*** Supplied data ***

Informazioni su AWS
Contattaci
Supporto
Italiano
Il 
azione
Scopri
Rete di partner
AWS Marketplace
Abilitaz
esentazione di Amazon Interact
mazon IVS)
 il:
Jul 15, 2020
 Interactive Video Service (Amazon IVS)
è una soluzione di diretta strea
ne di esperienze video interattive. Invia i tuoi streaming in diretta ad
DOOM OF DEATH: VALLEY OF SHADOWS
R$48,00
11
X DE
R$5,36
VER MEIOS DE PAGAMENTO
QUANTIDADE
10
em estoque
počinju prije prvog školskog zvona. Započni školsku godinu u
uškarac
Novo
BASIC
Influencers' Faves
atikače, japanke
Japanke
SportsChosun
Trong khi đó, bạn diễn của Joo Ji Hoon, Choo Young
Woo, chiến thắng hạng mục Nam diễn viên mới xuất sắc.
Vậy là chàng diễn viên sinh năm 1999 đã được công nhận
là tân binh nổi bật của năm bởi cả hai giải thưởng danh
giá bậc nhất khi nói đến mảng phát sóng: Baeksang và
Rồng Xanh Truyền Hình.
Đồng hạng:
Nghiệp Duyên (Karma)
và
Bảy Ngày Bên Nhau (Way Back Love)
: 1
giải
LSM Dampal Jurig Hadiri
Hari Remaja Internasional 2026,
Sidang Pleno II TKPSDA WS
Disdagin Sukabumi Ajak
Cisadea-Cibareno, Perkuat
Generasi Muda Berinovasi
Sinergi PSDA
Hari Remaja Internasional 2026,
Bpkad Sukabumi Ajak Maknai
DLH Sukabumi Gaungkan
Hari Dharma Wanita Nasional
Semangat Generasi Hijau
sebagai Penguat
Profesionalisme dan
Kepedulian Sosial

*** End of Supplied data ***

Start at the line with "Nghiệp Duyên (Karma)" and stop at the end of the records. Write those lines out exactly and add nothing.

■ **Solution to the problem**:
Nghiệp Duyên (Karma)
và
Bảy Ngày Bên Nhau (Way Back Love)
: 1
giải
LSM Dampal Jurig Hadiri
Hari Remaja Internasional 2026,
Sidang Pleno II TKPSDA WS
Disdagin Sukabumi Ajak
Cisadea-Cibareno, Perkuat
Generasi Muda Berinovasi
Sinergi PSDA
Hari Remaja Internasional 2026,
Bpkad Sukabumi Ajak Maknai
DLH Sukabumi Gaungkan
Hari Dharma Wanita Nasional
Semangat Generasi Hijau
sebagai Penguat
Profesionalisme dan
Kepedulian Sosial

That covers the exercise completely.